MH: Insects are seasonal. When the rainy season starts, one of our chefs travels to Mexico and harvests little grasshoppers for two to three weeks. We let the rest grow and reproduce, and then we harvest the big ones. It’s the same process for ants. They come out of the nest only once a year, when the first rains start hitting the soil. We go for two to three days and harvest as many as we can.
PS: Why have other chefs been slow to use them?
MH: Many chefs are afraid of customer reactions. Or they feel ashamed of their own roots, because in Mexico, it’s an indigenous food. In the beginning, insects were considered only for the peasants, but now they’re a delicacy.

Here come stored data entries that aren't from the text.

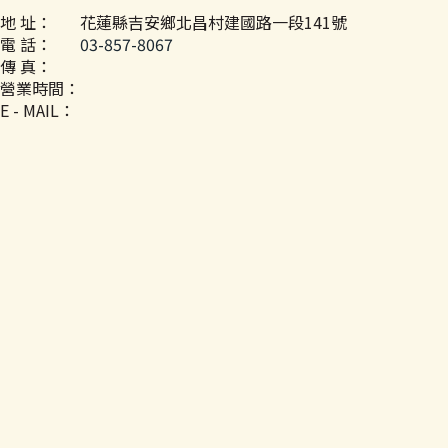
地 址：
花蓮縣吉安鄉北昌村建國路一段141號
電 話：
03-857-8067
傳 真：
營業時間：
E - MAIL：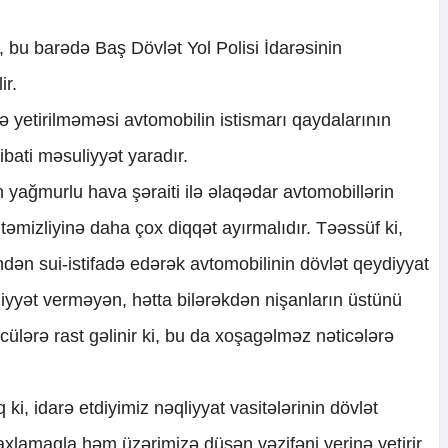
i, bu barədə Baş Dövlət Yol Polisi İdarəsinin
ir.
rinə yetirilməməsi avtomobilin istismarı qaydalarının
ibati məsuliyyət yaradır.
yağmurlu hava şəraiti ilə əlaqədar avtomobillərin
 təmizliyinə daha çox diqqət ayırmalıdır. Təəssüf ki,
dən sui-istifadə edərək avtomobilinin dövlət qeydiyyat
miyyət verməyən, hətta bilərəkdən nişanların üstünü
ücülərə rast gəlinir ki, bu da xoşagəlməz nəticələrə
ki, idarə etdiyimiz nəqliyyat vasitələrinin dövlət
axlamaqla həm üzərimizə düşən vəzifəni yerinə yetirir,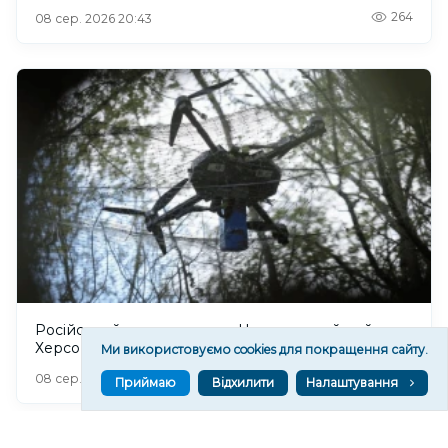
264
08 сер. 2026 20:43
Російський дрон атакував Центральний район
Херсона: поранено чоловіка
Ми використовуємо cookies для покращення сайту.
319
08 сер. 2026 20:39
Приймаю
Відхилити
Налаштування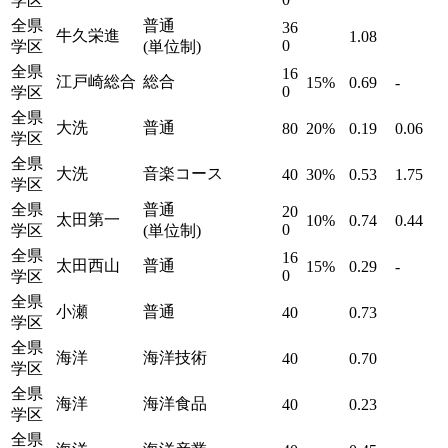
学区
全県
普通
36
牛久栄進
1.08
0
学区
(単位制)
全県
16
江戸崎総合
総合
15%
0.69
-
0
学区
全県
大洗
普通
80
20%
0.19
0.06
学区
全県
大洗
音楽コース
40
30%
0.53
1.75
学区
全県
普通
20
太田第一
10%
0.74
0.44
0
学区
(単位制)
全県
16
太田西山
普通
15%
0.29
-
0
学区
全県
小瀬
普通
40
0.73
学区
全県
海洋
海洋技術
40
0.70
学区
全県
海洋
海洋食品
40
0.23
学区
全県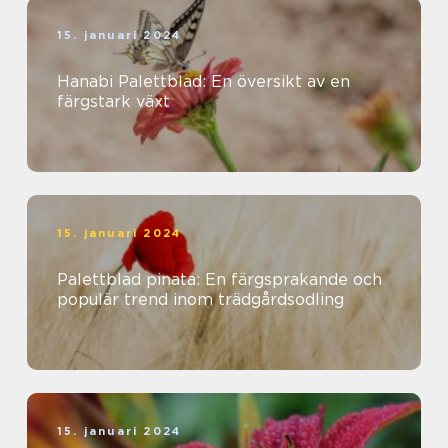
15. januari 2024
Hanabi Palettblad: En översikt av en
färgstark växt
15. januari 2024
Palettblad pinata: En färgsprakande och
populär trend inom trädgårdsodling
15. januari 2024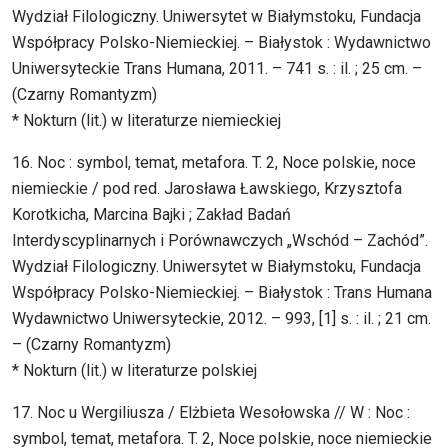
Wydział Filologiczny. Uniwersytet w Białymstoku, Fundacja
Współpracy Polsko-Niemieckiej. – Białystok : Wydawnictwo
Uniwersyteckie Trans Humana, 2011. – 741 s. : il. ; 25 cm. –
(Czarny Romantyzm)
* Nokturn (lit.) w literaturze niemieckiej
16. Noc : symbol, temat, metafora. T. 2, Noce polskie, noce
niemieckie / pod red. Jarosława Ławskiego, Krzysztofa
Korotkicha, Marcina Bajki ; Zakład Badań
Interdyscyplinarnych i Porównawczych „Wschód – Zachód”.
Wydział Filologiczny. Uniwersytet w Białymstoku, Fundacja
Współpracy Polsko-Niemieckiej. – Białystok : Trans Humana
Wydawnictwo Uniwersyteckie, 2012. – 993, [1] s. : il. ; 21 cm.
– (Czarny Romantyzm)
* Nokturn (lit.) w literaturze polskiej
17. Noc u Wergiliusza / Elżbieta Wesołowska // W : Noc :
symbol, temat, metafora. T. 2, Noce polskie, noce niemieckie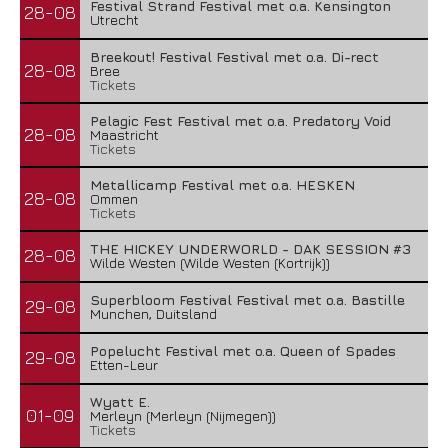
Festival Strand Festival met o.a. Kensington
28-08
Utrecht
Breekout! Festival Festival met o.a. Di-rect
28-08
Bree
Tickets
Pelagic Fest Festival met o.a. Predatory Void
28-08
Maastricht
Tickets
Metallicamp Festival met o.a. HESKEN
28-08
Ommen
Tickets
THE HICKEY UNDERWORLD - DAK SESSION #3
28-08
Wilde Westen (Wilde Westen (Kortrijk))
Superbloom Festival Festival met o.a. Bastille
29-08
Munchen, Duitsland
Popelucht Festival met o.a. Queen of Spades
29-08
Etten-Leur
Wyatt E.
01-09
Merleyn (Merleyn (Nijmegen))
Tickets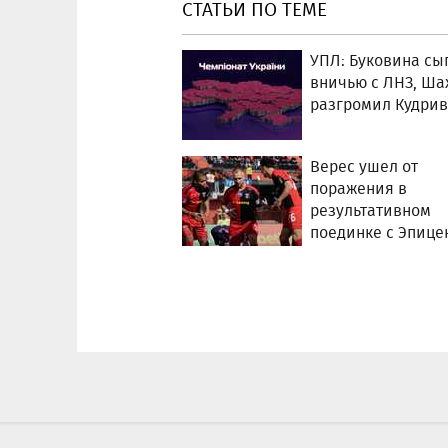
СТАТЬИ ПО ТЕМЕ
УПЛ: Буковина сы
вничью с ЛНЗ, Ша
разгромил Кудрив
Верес ушел от
поражения в
результативном
поединке с Эпице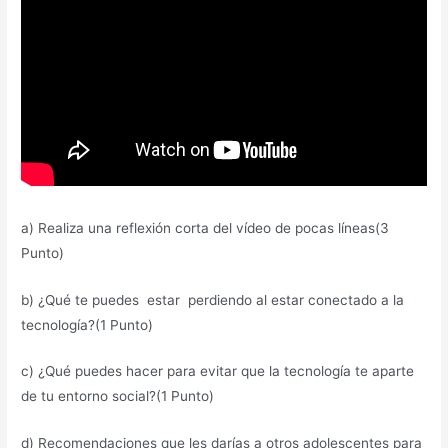
a) Realiza una reflexión corta del vídeo de pocas líneas(3
Punto)
b) ¿Qué te puedes estar perdiendo al estar conectado a la
tecnología?(1 Punto)
c) ¿Qué puedes hacer para evitar que la tecnología te aparte
de tu entorno social?(1 Punto)
d) Recomendaciones que les darías a otros adolescentes para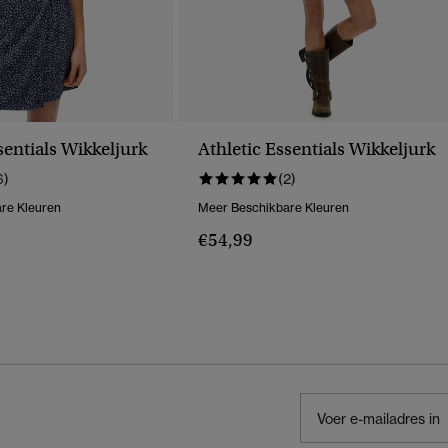
sentials Wikkeljurk
Athletic Essentials Wikkeljurk
6)
(2)
re Kleuren
Meer Beschikbare Kleuren
€54,99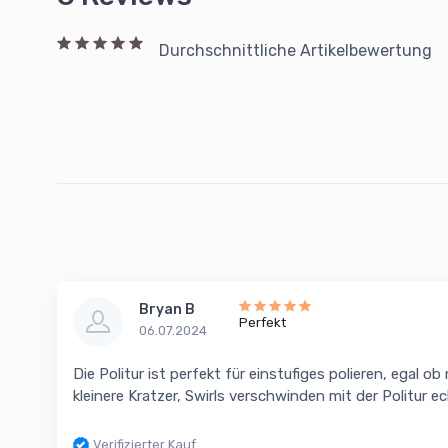
Durchschnittliche Artikelbewertung
Bryan B
Perfekt
06.07.2024
Die Politur ist perfekt für einstufiges polieren, egal 
kleinere Kratzer, Swirls verschwinden mit der Politur ec
Verifizierter Kauf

PS: Do you think we’ll start seeing insects in more restaurants?
MH: I think so. First of all, everyone’s more conscious about global warming and the sustainability of protein. And second, they are really tasty. People tried them because they were curious, but now they order them again and again.
PS: Several companies have begun to make insect-based snack foods. Will people buy them?
MH: Why not? But if you grind up insects, you lose a lot of the flavor. At Black Ant, we’re going to launch a line of chapulines [grasshoppers] for supermarkets. We’ll have five different flavors, some toasted with chiles, and others with lavender and honey. We’ll also sell ant salt and gusanos, or agave worms.
PS: How will Black Ant’s menu change for the winter?
MH: One of the hot items on the menu will be grasshopper tlayuda. We’re going to have chapulines tacos with ant-salt guacamole. We have some beautiful fish roasted with ants and chiles. And it will be the season of ant eggs, so we’re going to have escamoles, which are the eggs of a particular ant of central Mexico. They taste like caviar.